La danse funèbre d’Ali Chahrour

En juillet 2018, Ali Chahrour envoûtait le Festival D’Avignon avec son hypnotisant May he rise and smell the fragrance. Le point final de la trilogie du chorégraphe libanais consacrée aux liturgies funéraires dans le monde arabe est à voir pour la première fois à Bruxelles.

« Je ne pense pas que la danse soit un langage universel », dit le jeune danseur et chorégraphe diplômé de l’Université libanaise dont les spectacles, qui interrogent le rapport entre corps et politique, jouissent d’un succès d’envergure internationale.

« Un mouvement peut contenir des références qui ne sont pas accessibles à tous. Chacun peut apprécier, mais tout le monde n’est pas en mesure de comprendre la portée politique ou sociale du geste ». Dans ses créations profondément organiques, Ali Chahrour s’aventure dans l’héritage de la culture arabe pour interroger son propre rapport à la société qui l’a vu naître et grandir.

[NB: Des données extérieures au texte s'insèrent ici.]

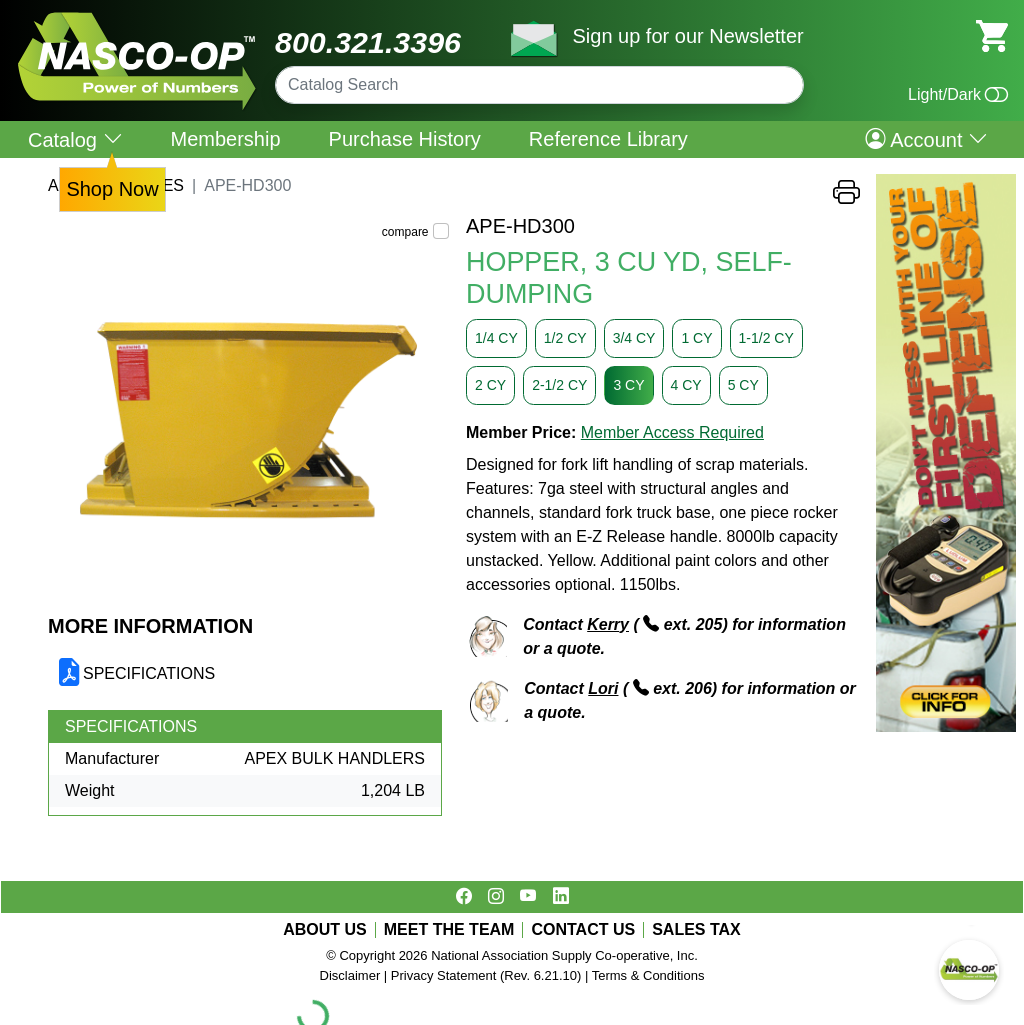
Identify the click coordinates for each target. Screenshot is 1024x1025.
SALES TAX (696, 930)
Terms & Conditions (648, 975)
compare (405, 232)
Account (926, 139)
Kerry (608, 624)
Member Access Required (672, 432)
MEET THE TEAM (449, 930)
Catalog (75, 139)
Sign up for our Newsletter (687, 36)
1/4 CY (496, 338)
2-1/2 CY (559, 385)
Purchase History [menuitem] (405, 139)
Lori (603, 688)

Embarqué depuis peu dans un nouveau triptyque dédié à l’amour, May he rise and smell the fragrance clôturait avec intensité l’exploration de Chahrour des lamentations et rituels de deuil chiites qui traversent le Liban, la Syrie, l’Irak et la Palestine, donnant à voir plus que jamais la relation intrinsèque qui unit le corps au « temps qu’on prend pour pleurer les gens qu’on aime ».

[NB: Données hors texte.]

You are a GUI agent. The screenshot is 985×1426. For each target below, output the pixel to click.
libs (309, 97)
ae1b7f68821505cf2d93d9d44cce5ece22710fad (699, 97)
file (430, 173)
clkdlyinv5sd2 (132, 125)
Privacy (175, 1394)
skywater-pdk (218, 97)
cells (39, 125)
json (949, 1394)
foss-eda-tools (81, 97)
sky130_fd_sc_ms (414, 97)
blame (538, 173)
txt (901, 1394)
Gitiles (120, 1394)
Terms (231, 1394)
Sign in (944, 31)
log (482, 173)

« Si on s’est plongés dans une recherche approfondie sur les rituels arabes, en étudiant l’histoire, la mémoire et les poèmes, ce sont les témoignages de gens vivants qui ont servi de références principales. Les gestes qui nous intéressent sont très contemporains. »

Dans cette cérémonie rituelle dansée, la tristesse et la fragilité masculines s’expriment sans honte et sans tabous alors qu’une figure féminine érigée en prêtresse garde la mémoire des défunts.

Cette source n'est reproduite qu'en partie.